I am developing new diagnostic tools which will allow for earlier detection of lung cancer, using bio-orthogonal reactions (reactions that can take place inside cells without interrupting normal biological processes). These reactions can be targeted so that they only occur inside cancer cells. I am using fluorescent probes that will be activated, or "switched on", by these bio-orthogonal reactions to image lung cancer cells. The benefit of using fluorescent probes is that the optical light emitted can be quantified in real time to visualise tumours. These new diagnostic tools are non-invasive, faster and more cost effective than current methods.
The primary benefit of working in the OPTIMA CDT is that I am part of a collaborative network of people who are constantly exchanging ideas. In addition, exposure to courses within the Business School helps improve my understanding of how to translate ideas to products for the general public.
Scott HoffmannView profile/website
My work involves the development of a novel molecular FRET probe to allow the investigation of protein dynamics in the cardiovascular system.
Tom SpeightView profile/website
Arguably the biggest global problem in medicine is the huge rise in antibiotic resistance. We use far too many antibiotics and it gives pathogens the opportunity to develop a resistance, eventually making the drugs against them useless. One of the reasons we’re overusing antibiotics is a lack of confidence in our current methods to diagnose infections, especially those in the lower airways of the lung such as pneumonia.
I’m working as a member of the Proteus research group, who are aiming to overcome these problems by developing an optical fibre-based imaging system, to be used in hospitals to image deep into the lung in real-time and at the bedside.
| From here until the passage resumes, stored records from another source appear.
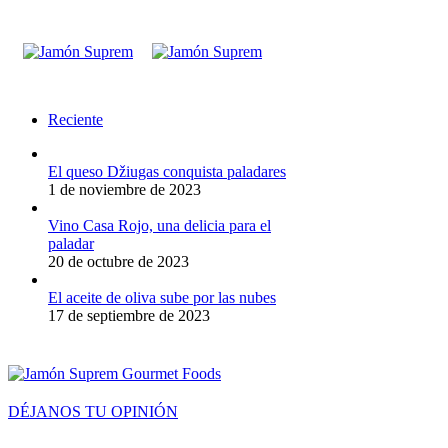
Reciente
El queso Džiugas conquista paladares
1 de noviembre de 2023
Vino Casa Rojo, una delicia para el
paladar
20 de octubre de 2023
El aceite de oliva sube por las nubes
17 de septiembre de 2023
DÉJANOS TU OPINIÓN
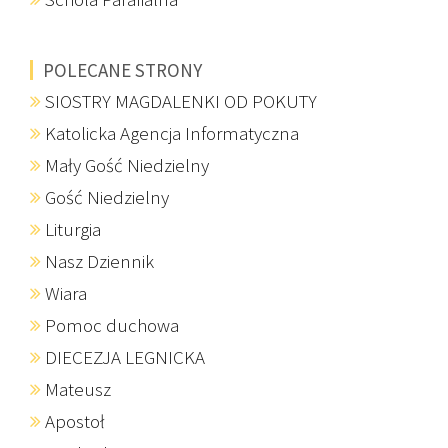
POLECANE STRONY
SIOSTRY MAGDALENKI OD POKUTY
Katolicka Agencja Informatyczna
Mały Gość Niedzielny
Gość Niedzielny
Liturgia
Nasz Dziennik
Wiara
Pomoc duchowa
DIECEZJA LEGNICKA
Mateusz
Apostoł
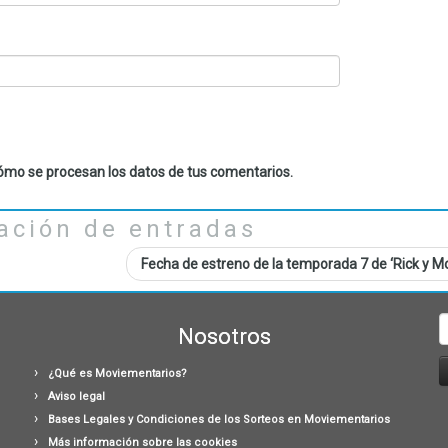
mo se procesan los datos de tus comentarios.
ación de entradas
Fecha de estreno de la temporada 7 de ‘Rick y M
B
Nosotros
¿Qué es Moviementarios?
Aviso legal
Bases Legales y Condiciones de los Sorteos en Moviementarios
Más información sobre las cookies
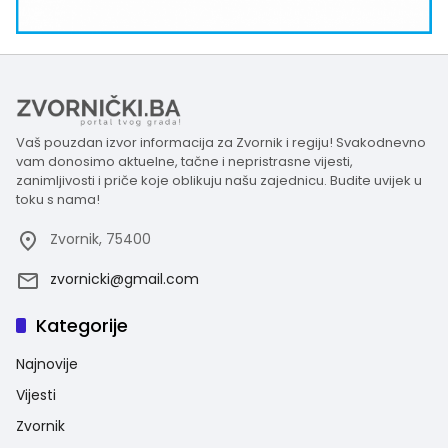
Vaš pouzdan izvor informacija za Zvornik i regiju! Svakodnevno
vam donosimo aktuelne, tačne i nepristrasne vijesti,
zanimljivosti i priče koje oblikuju našu zajednicu. Budite uvijek u
toku s nama!
Zvornik, 75400
zvornicki@gmail.com
Kategorije
Najnovije
Vijesti
Zvornik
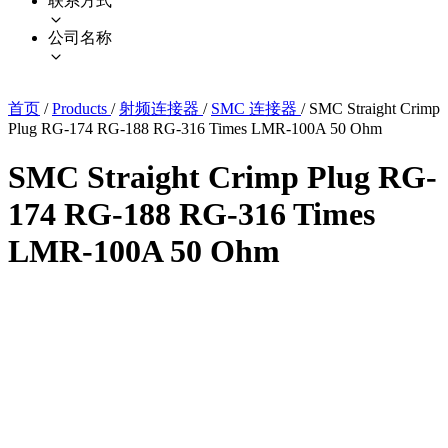
联系方式
公司名称
首页
/
Products
/
射频连接器
/
SMC 连接器
/
SMC Straight Crimp
Plug RG-174 RG-188 RG-316 Times LMR-100A 50 Ohm
SMC Straight Crimp Plug RG-
174 RG-188 RG-316 Times
LMR-100A 50 Ohm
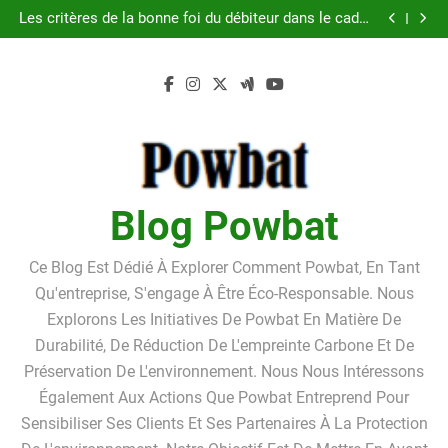
Guide pratique pour l’achat d’un LMNP d’occasion
Skip
Les critères de la bonne foi du débiteur dans le cadre
to
de la procédure de surendettement
Linkavista 2026 : avis complet, tarifs, avantages et
inconvénients détaillés
Pourquoi louer un box de stockage ?Pourquoi louer
content
un box de stockage ?
Guide pratique pour l’achat d’un LMNP d’occasion
Les critères de la bonne foi du débiteur dans le cadre
de la procédure de surendettement
Linkavista 2026 : avis complet, tarifs, avantages et
inconvénients détaillés
Pourquoi louer un box de stockage ?Pourquoi louer
un box de stockage ?
Blog Powbat
Ce Blog Est Dédié À Explorer Comment Powbat, En Tant
Qu'entreprise, S'engage À Être Éco-Responsable. Nous
Explorons Les Initiatives De Powbat En Matière De
Durabilité, De Réduction De L'empreinte Carbone Et De
Préservation De L'environnement. Nous Nous Intéressons
Également Aux Actions Que Powbat Entreprend Pour
Sensibiliser Ses Clients Et Ses Partenaires À La Protection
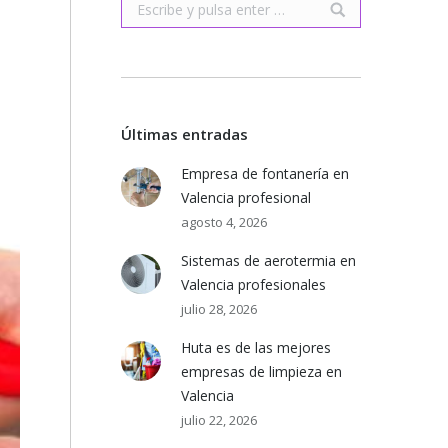
Buscar:
Últimas entradas
Empresa de fontanería en
Valencia profesional
agosto 4, 2026
Sistemas de aerotermia en
Valencia profesionales
julio 28, 2026
Huta es de las mejores
empresas de limpieza en
Valencia
julio 22, 2026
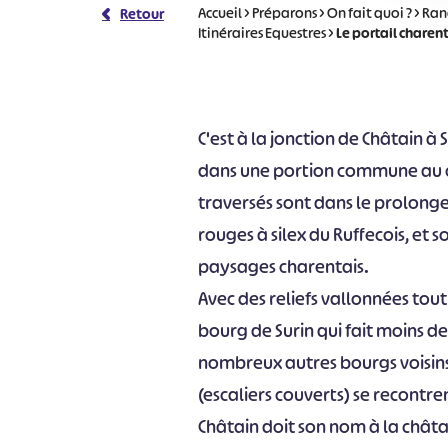
Accueil
>
Préparons
>
On fait quoi ?
>
Ran
Retour
Itinéraires Equestres
>
Le portail charen
C'est à la jonction de Châtain à 
dans une portion commune au cir
traversés sont dans le prolong
rouges à silex du Ruffecois, et
paysages charentais.
Avec des reliefs vallonnées tout
bourg de Surin qui fait moins 
nombreux autres bourgs voisins 
(escaliers couverts) se recontre
Châtain doit son nom à la châta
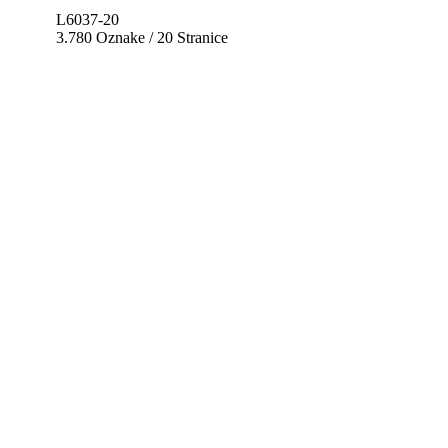
L6037-20
3.780 Oznake / 20 Stranice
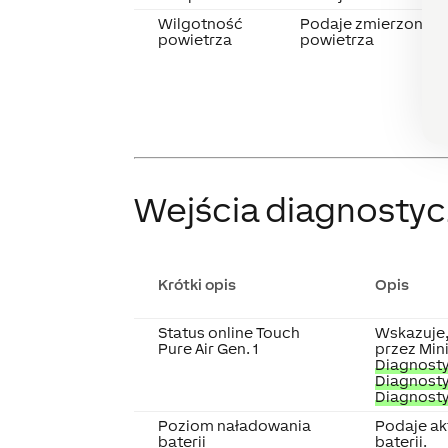
Wilgotność
Podaje zmierzoną wa
powietrza
powietrza
Wejścia diagnosty
Krótki opis
Opis
Status online Touch
Wskazuje,
Pure Air Gen. 1
przez Mini
Diagnosty
Diagnosty
Diagnosty
Poziom naładowania
Podaje ak
baterii
baterii.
My research will focus on the development and validation of a library of “smartprobes” designed to label a range of cells, from pathogens to host immune cells. These probes emit a fluorescent light only upon interaction with their specific target such as bacteria, thereby lighting up these cells to be detected with our fibre-based imaging system. Our ability to image pathogens in patient’s lungs will allow us to determine what treatment is best for the individual, promoting a more personalised approach to medical treatment. What’s more, by labelling immune cells as well as bacteria, we will be able to image this interaction between host and pathogen, identifying any possible failures in a patient’s immune system.
Having chosen a related PhD here in Edinburgh, OPTIMA have welcomed me into their programme and allowed me to gain a unique PhD experience I’d struggle to find anywhere else.